All 50 Democrats supported the voting rights bills while all 50 Republicans voted in opposition, which left the Democrats ten votes short of the 60 votes needed to break the filibuster and bring the legislation to the Senate floor for debate.
“We’ll make up new rules as we go along, invite ourselves and future majorities to disregard the rule book at will,” Manchin said, an opponent of changing the Senate filibuster rules. “Let this change happen this way and the Senate will be a body without rules.”
First, the Freedom to Vote Act would establish nationwide standards for ballot access that aim to nix new restrictions Republicans have imposed in states, including Georgia, which is based upon former President Trump’s grievances after losing the 2020 Presidential Election. Included is a law that would establish a minimum of 15 consecutive days of early voting and a requirement that all voters be able to request to vote by mail. The measure would also establish new automatic voter registration programs and make Election Day a national holiday.
The John R. Lewis Voting Rights Advancement Act would reinstate the majority of the landmark Voting Rights Act of 1965 that was gutted by the Supreme Court in a series of decisions, including a requirement that jurisdictions with a history of discrimination have voting changes approved by the Justice Department or federal courts before they can be put in place.
The dual defeat was entirely within the realm of possibility, however, the Democrats’ purpose to push forward was to highlight the GOP’s obstructionist behavior.

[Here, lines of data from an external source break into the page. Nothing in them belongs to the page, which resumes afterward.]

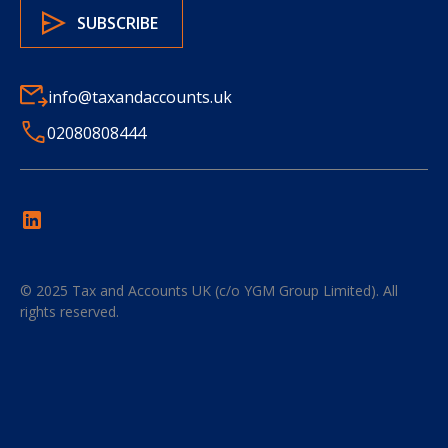
info@taxandaccounts.uk
02080808444
© 2025
Tax and Accounts UK (c/o YGM Group Limited)
. All
rights reserved.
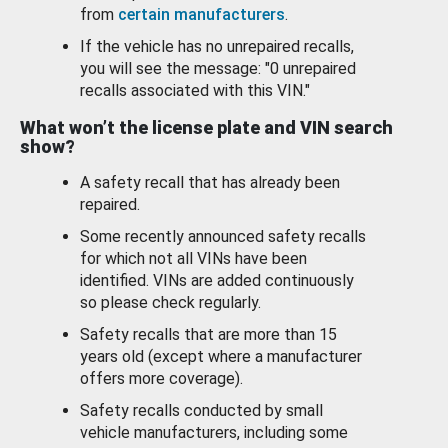
from
certain manufacturers
.
If the vehicle has no unrepaired recalls,
you will see the message: "0 unrepaired
recalls associated with this VIN."
What won’t the license plate and VIN search
show?
A safety recall that has already been
repaired.
Some recently announced safety recalls
for which not all VINs have been
identified. VINs are added continuously
so please check regularly.
Safety recalls that are more than 15
years old (except where a manufacturer
offers more coverage).
Safety recalls conducted by small
vehicle manufacturers, including some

U.S. Senator Raphael Warnock spoke from the Senate floor, delivering an impassioned speech in favor of federal voting rights standards.
“Consider this—there are some things you can do in this chamber with just 51 votes,” Warnock said. “Confirm a Supreme Court nominee? 51. Pass trillions of dollars in investments for our communities? 51. Pass massive tax cuts mainly for the richest of the rich? 51. Confirm cabinet nominees? 51. Raise the debt ceiling? We found a way to do it the other week—51. But it takes 60 votes to repair the ceiling of our democracy by passing voting rights legislation. I’m left to conclude that if the issue is important enough, the Senate feels compelled to act. Well let me say that I believe that the democracy is at least as important as the economy.”

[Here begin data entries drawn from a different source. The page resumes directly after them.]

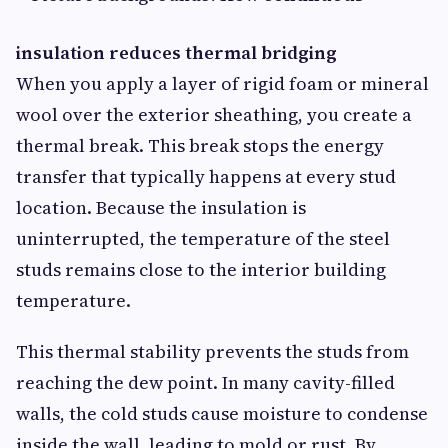
insulation reduces thermal bridging
When you apply a layer of rigid foam or mineral
wool over the exterior sheathing, you create a
thermal break. This break stops the energy
transfer that typically happens at every stud
location. Because the insulation is
uninterrupted, the temperature of the steel
studs remains close to the interior building
temperature.
This thermal stability prevents the studs from
reaching the dew point. In many cavity-filled
walls, the cold studs cause moisture to condense
inside the wall, leading to mold or rust. By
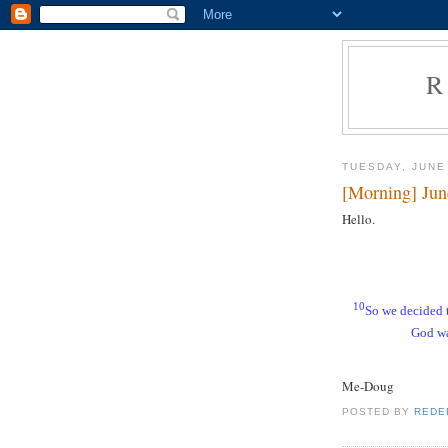
R
TUESDAY, JUNE
[Morning] Jun
Hello.
10
So we decided 
God wa
Me-Doug
POSTED BY
REDE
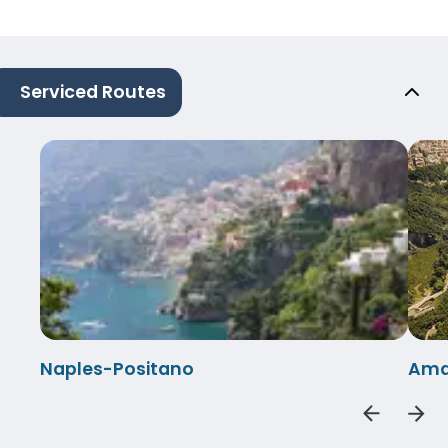
Serviced Routes
Naples-Positano
Amal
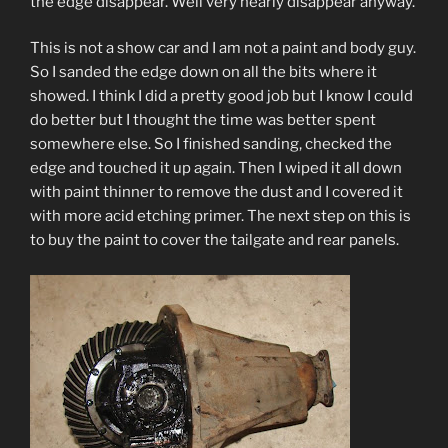
the edge disappear. Well very nearly disappear anyway.
This is not a show car and I am not a paint and body guy.
So I sanded the edge down on all the bits where it
showed. I think I did a pretty good job but I know I could
do better but I thought the time was better spent
somewhere else. So I finished sanding, checked the
edge and touched it up again. Then I wiped it all down
with paint thinner to remove the dust and I covered it
with more acid etching primer. The next step on this is
to buy the paint to cover the tailgate and rear panels.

Those pleas fell on deaf ears from Republicans as they claimed the Democrats’ quest to establish federal voting standards would destroy state’s rights.
“This party-line push has never been about securing citizens’ rights,” said Senator Mitch McConnell, Republican of Kentucky and the minority leader. “It’s about expanding politicians’ power.”
Notably, McConnell made controversial comments comparing ‘African-Americans’ and ‘Americans’ after he was asked what his message was for voters of color who are concerned about their voting rights.
“Well, the concern is misplaced,” McConnell replied. “Because if you look at the statistics, African American voters are voting in just as high a percentage as Americans.”
He continued: “A recent survey, 94 percent of Americans thought it was easy to vote. This is not a problem. Turnout is up, biggest turnout since 1900… They’re being sold a bill of goods to support a Democratic effort to federalize elections… This has been a Democratic Party goal for decades.”
Many observers on social media declared McConnell said the quiet part out loud.
Meanwhile, the Biden Administration vowed to keep fighting for voting rights. In a statement, President Biden said he would, “explore every measure and use every tool at our disposal to stand up for democracy.”
Vice President Kamala Harris presided over the debate in the Senate Wednesday night and she echoed President Biden’s sentiments.
“The president and I are not going to give up on this issue. This is fundamental to our democracy,” Harris said.